◆ Dataset content
★ ★ ★ ★ ★ ★ ★
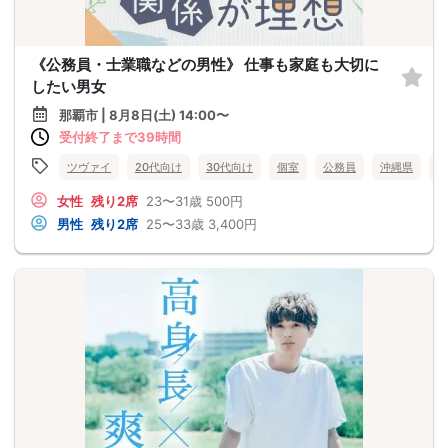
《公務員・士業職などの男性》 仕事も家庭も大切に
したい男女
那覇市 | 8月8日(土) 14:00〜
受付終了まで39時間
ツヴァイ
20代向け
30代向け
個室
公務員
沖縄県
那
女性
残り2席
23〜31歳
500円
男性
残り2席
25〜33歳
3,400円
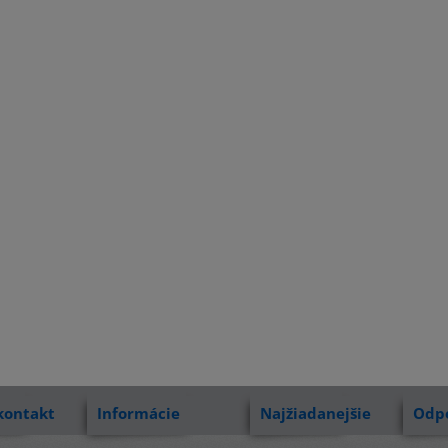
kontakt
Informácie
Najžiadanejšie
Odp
★ ★ ★ ★ ★ ★ ★
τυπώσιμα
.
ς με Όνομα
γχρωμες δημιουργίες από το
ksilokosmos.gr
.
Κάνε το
★ ★ ★ ★ ★ ★ ★
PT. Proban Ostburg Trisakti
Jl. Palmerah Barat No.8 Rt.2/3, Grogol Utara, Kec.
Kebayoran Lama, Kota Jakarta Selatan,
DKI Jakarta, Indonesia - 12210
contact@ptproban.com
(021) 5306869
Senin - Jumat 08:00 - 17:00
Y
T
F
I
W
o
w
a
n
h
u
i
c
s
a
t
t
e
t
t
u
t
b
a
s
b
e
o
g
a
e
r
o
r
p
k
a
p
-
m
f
★ ★ ★ ★ ★ ★ ★
◆ Exercise
Could you copy every line from the records that mentions the word "Jakarta"?

◆ Result of this task
Kebayoran Lama, Kota Jakarta Selatan,
DKI Jakarta, Indonesia - 12210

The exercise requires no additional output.